På grund af ødelæggelser som kødindustrien forårsager for Chaco’s indianere i Paraguay, har en en nyligt udgivet reklame i Rusland til formål at advare forbrugerne mod at købe kød derfra.
A new ad campaign has been launched in Russia warning people not to buy Paraguayan beef because of the risk the ranching industry poses to the Chaco’s uncontacted Indians – Survival International writes.
Russia is the biggest importer of Paraguayan beef.
Beef company Yaguareté Porá is destroying vast swathes of forest inhabited by uncontacted Ayoreo Indians in Paraguay to make way for cattle destined for Russians’ dinner plates.
Satellite images have revealed that the company is destroying the last tracts of standing forest in the northern Chaco region of Paraguay, an area recently found to have the fastest rate of deforestation in the world.

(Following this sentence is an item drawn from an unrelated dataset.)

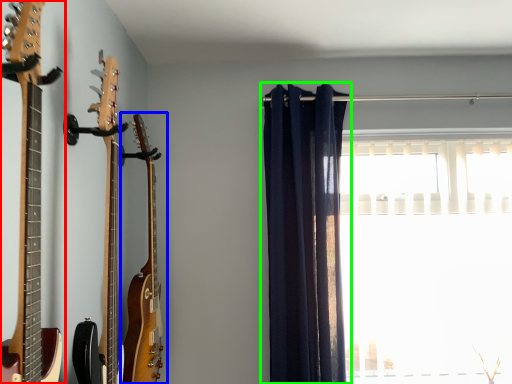 Question: Which is farther away from guitar (highlighted by a red box)? guitar (highlighted by a blue box) or curtain (highlighted by a green box)?

Choices:
 (A) guitar
 (B) curtain

Answer: (B)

Survival has launched an advertising campaign warning Russia to stop beef imports from Paraguay until the Ayoreo’s land is protected.
Contacted Ayoreo have demanded their legal right to the land being destroyed by Yaguarete Porá for more than twenty years.
Under Paraguayan and international law, the government has the duty to return the land to its ancestral owners: the Ayoreo.
Uncontacted Ayoreo depend on the forest for their survival, and face extinction if they come into contact with the ranchers.
Many Ayoreo have already been forced out of the forest by ranchers and missionaries, and countless have contracted deadly diseases spread following first contact.
Satellite imagery has confirmed the Ayoreo’s innate ability to protect their forest, but their land is now an island of trees amidst massive forest clearances.
Russian social media networks and blogs have already published the warning over Paraguay’s beef, and dozens of media outlets have received Survival’s advert, which will continue to appear in the coming months.
Survival International’s Director Stephen Corry said today, “The good image of Paraguayan beef, one of the country’s most important exports, is being jeopardised by the actions of one renegade company. Unless the government can bring Yaguarete Porá under control, and block their plans to deforest most of their landholding, the whole country’s beef exports to Russia, its biggest buyer, will be placed in jeopardy. Few will want to buy beef that could have been produced by cutting down the last refuge of the uncontacted Totobiegosode Indians.”